Data shown Start Marker
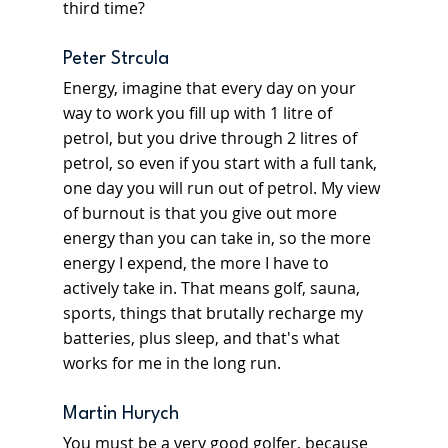
third time?
Peter Strcula
Energy, imagine that every day on your 
way to work you fill up with 1 litre of 
petrol, but you drive through 2 litres of 
petrol, so even if you start with a full tank, 
one day you will run out of petrol. My view 
of burnout is that you give out more 
energy than you can take in, so the more 
energy I expend, the more I have to 
actively take in. That means golf, sauna, 
sports, things that brutally recharge my 
batteries, plus sleep, and that's what 
works for me in the long run.
Martin Hurych
You must be a very good golfer, because 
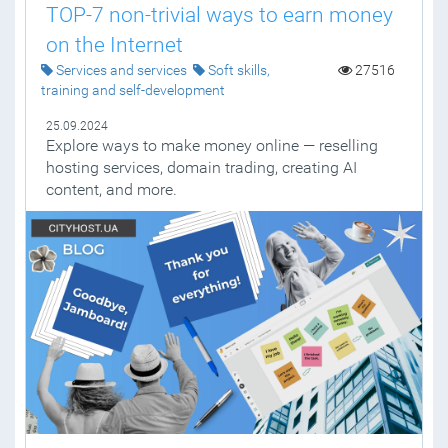
TOP-7 non-trivial ways to earn money
on the Internet
Services and services
Soft skills,
27516
training and self-development
25.09.2024
Explore ways to make money online — reselling
hosting services, domain trading, creating AI
content, and more.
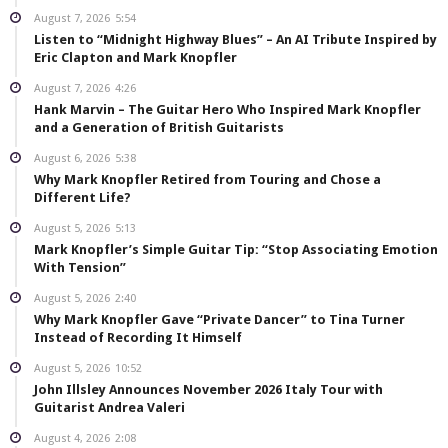
August 7, 2026
5:54
Listen to “Midnight Highway Blues” – An AI Tribute Inspired by
Eric Clapton and Mark Knopfler
August 7, 2026
4:26
Hank Marvin – The Guitar Hero Who Inspired Mark Knopfler
and a Generation of British Guitarists
August 6, 2026
5:38
Why Mark Knopfler Retired from Touring and Chose a
Different Life?
August 5, 2026
5:13
Mark Knopfler’s Simple Guitar Tip: “Stop Associating Emotion
With Tension”
August 5, 2026
2:40
Why Mark Knopfler Gave “Private Dancer” to Tina Turner
Instead of Recording It Himself
August 5, 2026
10:52
John Illsley Announces November 2026 Italy Tour with
Guitarist Andrea Valeri
August 4, 2026
2:08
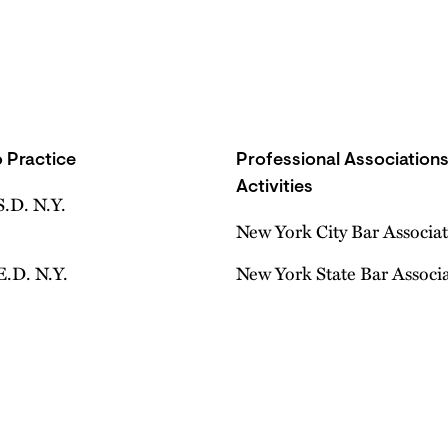
 Practice
Professional Association
Activities
S.D. N.Y.
New York City Bar Associa
E.D. N.Y.
New York State Bar Associ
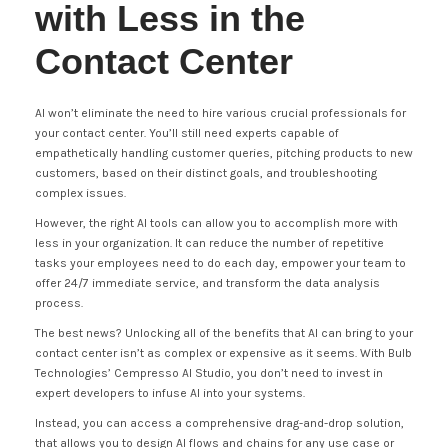
with Less in the
Contact Center
AI won’t eliminate the need to hire various crucial professionals for
your contact center. You’ll still need experts capable of
empathetically handling customer queries, pitching products to new
customers, based on their distinct goals, and troubleshooting
complex issues.
However, the right AI tools can allow you to accomplish more with
less in your organization. It can reduce the number of repetitive
tasks your employees need to do each day, empower your team to
offer 24/7 immediate service, and transform the data analysis
process.
The best news? Unlocking all of the benefits that AI can bring to your
contact center isn’t as complex or expensive as it seems. With Bulb
Technologies’ Cempresso AI Studio, you don’t need to invest in
expert developers to infuse AI into your systems.
Instead, you can access a comprehensive drag-and-drop solution,
that allows you to design AI flows and chains for any use case or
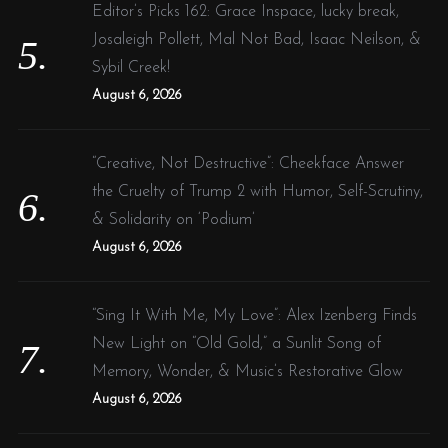
Editor’s Picks 162: Grace Inspace, lucky break,
Josaleigh Pollett, Mal Not Bad, Isaac Neilson, &
Sybil Creek!
August 6, 2026
“Creative, Not Destructive”: Cheekface Answer
the Cruelty of Trump 2 with Humor, Self-Scrutiny,
& Solidarity on ‘Podium’
August 6, 2026
“Sing It With Me, My Love”: Alex Izenberg Finds
New Light on “Old Gold,” a Sunlit Song of
Memory, Wonder, & Music’s Restorative Glow
August 6, 2026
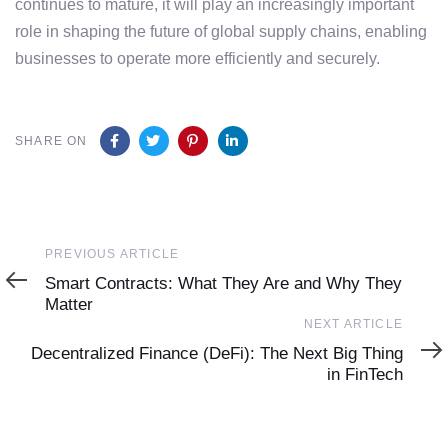
continues to mature, it will play an increasingly important
role in shaping the future of global supply chains, enabling
businesses to operate more efficiently and securely.
SHARE ON
PREVIOUS ARTICLE
Smart Contracts: What They Are and Why They
Matter
NEXT ARTICLE
Decentralized Finance (DeFi): The Next Big Thing
in FinTech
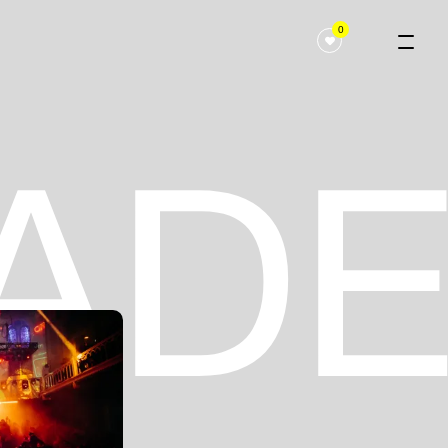
0
 ADE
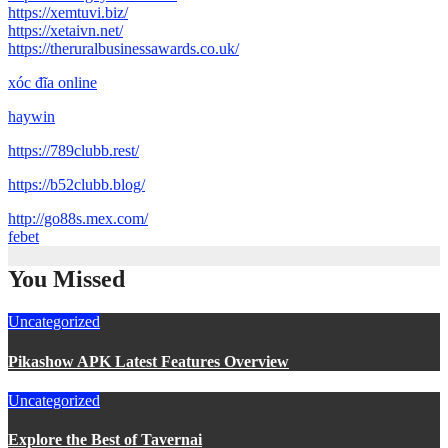
https://xemtuvi.biz/
https://xetaivn.net/
https://theruralbusinessawards.co.uk/
xóc đĩa online
haywin
https://789clubb.rest/
https://b52clubb.blog/
http://go88s.mex.com/
febet
You Missed
Uncategorized
Pikashow APK Latest Features Overview
Uncategorized
Explore the Best of Tavernai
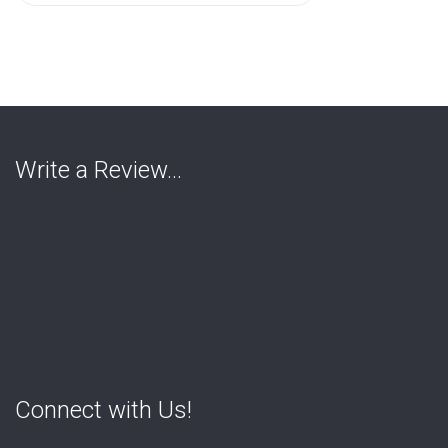
for:
Write a Review…
Connect with Us!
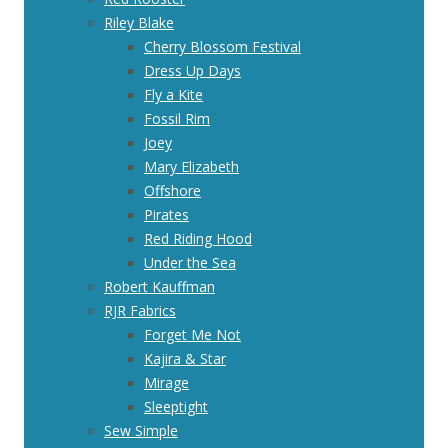
Riley Blake
Cherry Blossom Festival
Dress Up Days
Fly a Kite
Fossil Rim
Joey
Mary Elizabeth
Offshore
Pirates
Red Riding Hood
Under the Sea
Robert Kauffman
RJR Fabrics
Forget Me Not
Kajira & Star
Mirage
Sleeptight
Sew Simple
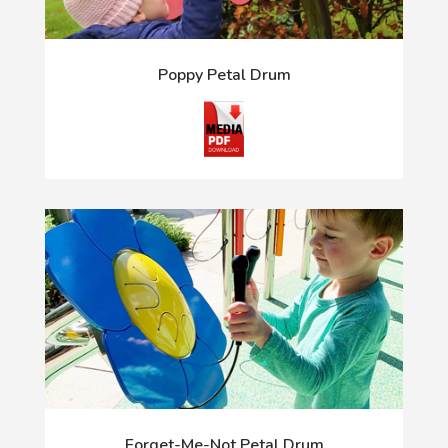
Poppy Petal Drum
Forget-Me-Not Petal Drum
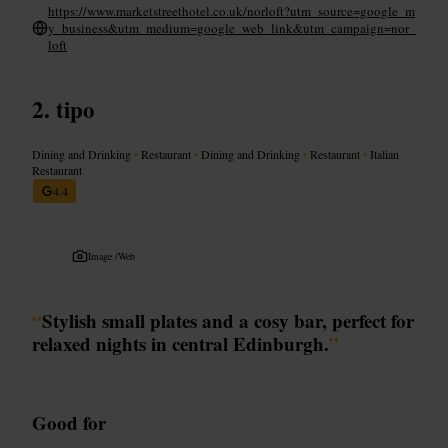
https://www.marketstreethotel.co.uk/norloft?utm_source=google_m
y_business&utm_medium=google_web_link&utm_campaign=nor_
loft
tipo
Dining and Drinking
•
Restaurant
•
Dining and Drinking
•
Restaurant
•
Italian
Restaurant
4.4
Image /
Web
“
Stylish small plates and a cosy bar, perfect for
relaxed nights in central Edinburgh.
”
Good for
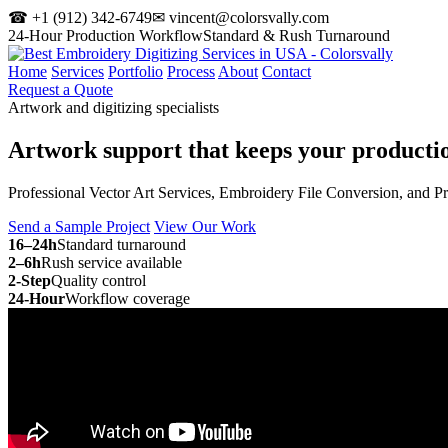
☎ +1 (912) 342-6749
✉ vincent@colorsvally.com
24-Hour Production Workflow
Standard & Rush Turnaround
Home
Services
Portfolio
Process
About
Contact
Request a Quote
Artwork and digitizing specialists
Artwork support that keeps your
producti
Professional Vector Art Services, Embroidery File Conversion, and P
Send a Sample Project
View Our Work
16–24h
Standard turnaround
2–6h
Rush service available
2-Step
Quality control
24-Hour
Workflow coverage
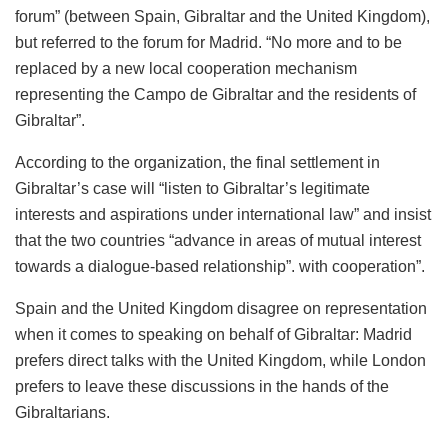
forum” (between Spain, Gibraltar and the United Kingdom),
but referred to the forum for Madrid. “No more and to be
replaced by a new local cooperation mechanism
representing the Campo de Gibraltar and the residents of
Gibraltar”.
According to the organization, the final settlement in
Gibraltar’s case will “listen to Gibraltar’s legitimate
interests and aspirations under international law” and insist
that the two countries “advance in areas of mutual interest
towards a dialogue-based relationship”. with cooperation”.
Spain and the United Kingdom disagree on representation
when it comes to speaking on behalf of Gibraltar: Madrid
prefers direct talks with the United Kingdom, while London
prefers to leave these discussions in the hands of the
Gibraltarians.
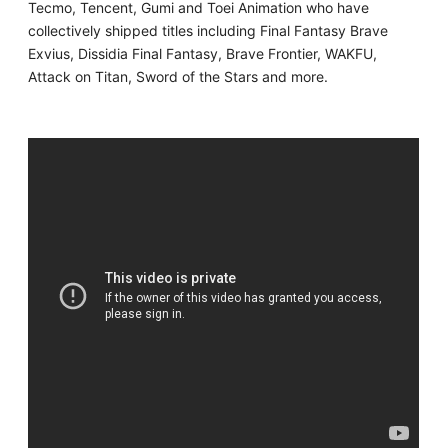
Tecmo, Tencent, Gumi and Toei Animation who have
collectively shipped titles including Final Fantasy Brave
Exvius, Dissidia Final Fantasy, Brave Frontier, WAKFU,
Attack on Titan, Sword of the Stars and more.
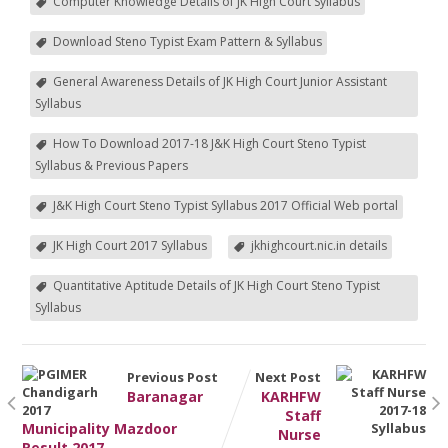
Computer Knowledge Details of JK High Court Syllabus
Download Steno Typist Exam Pattern & Syllabus
General Awareness Details of JK High Court Junior Assistant
Syllabus
How To Download 2017-18 J&K High Court Steno Typist
Syllabus & Previous Papers
J&K High Court Steno Typist Syllabus 2017 Official Web portal
JK High Court 2017 Syllabus
jkhighcourt.nic.in details
Quantitative Aptitude Details of JK High Court Steno Typist
Syllabus
Previous Post
Next Post
Baranagar
KARHFW
Staff
Municipality Mazdoor
Nurse
Result 2017 –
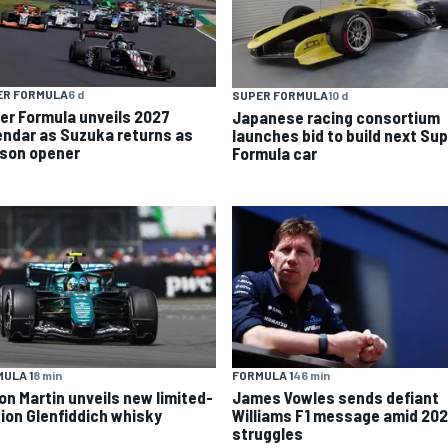
ER FORMULA
6 d
SUPER FORMULA
10 d
er Formula unveils 2027
Japanese racing consortium
endar as Suzuka returns as
launches bid to build next Su
son opener
Formula car
ULA 1
8 min
FORMULA 1
46 min
on Martin unveils new limited-
James Vowles sends defiant
tion Glenfiddich whisky
Williams F1 message amid 20
struggles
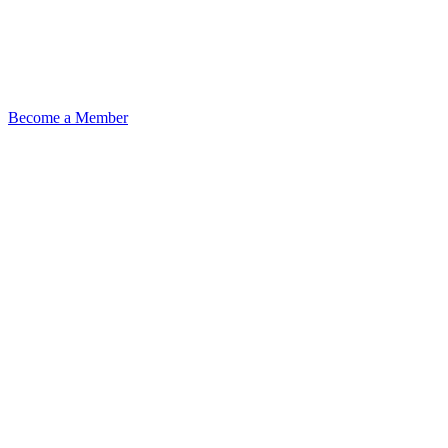
Become a Member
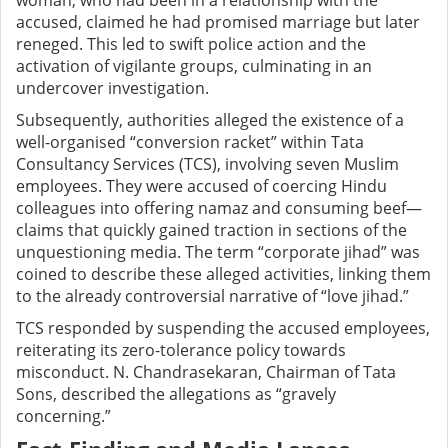
woman, who had been in a relationship with the
accused, claimed he had promised marriage but later
reneged. This led to swift police action and the
activation of vigilante groups, culminating in an
undercover investigation.
Subsequently, authorities alleged the existence of a
well-organised “conversion racket” within Tata
Consultancy Services (TCS), involving seven Muslim
employees. They were accused of coercing Hindu
colleagues into offering namaz and consuming beef—
claims that quickly gained traction in sections of the
unquestioning media. The term “corporate jihad” was
coined to describe these alleged activities, linking them
to the already controversial narrative of “love jihad.”
TCS responded by suspending the accused employees,
reiterating its zero-tolerance policy towards
misconduct. N. Chandrasekaran, Chairman of Tata
Sons, described the allegations as “gravely
concerning.”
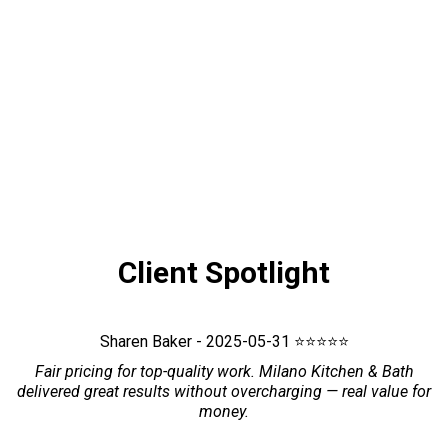
Client Spotlight
Sharen Baker - 2025-05-31 ⭐⭐⭐⭐⭐
Fair pricing for top-quality work. Milano Kitchen & Bath
delivered great results without overcharging — real value for
money.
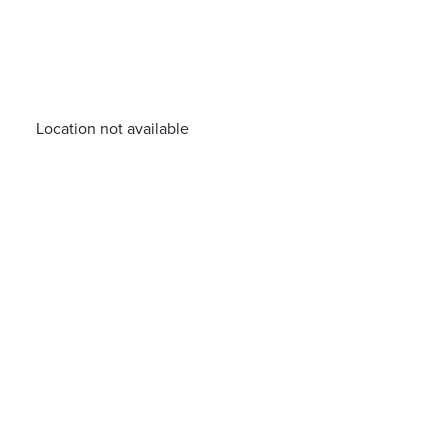
Location not available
Data shown End Marker
- [Prompt]:
Before answering, count every line of the records that contains "Steno"; the answer is that number and nothing more.

- [Written reply]:
4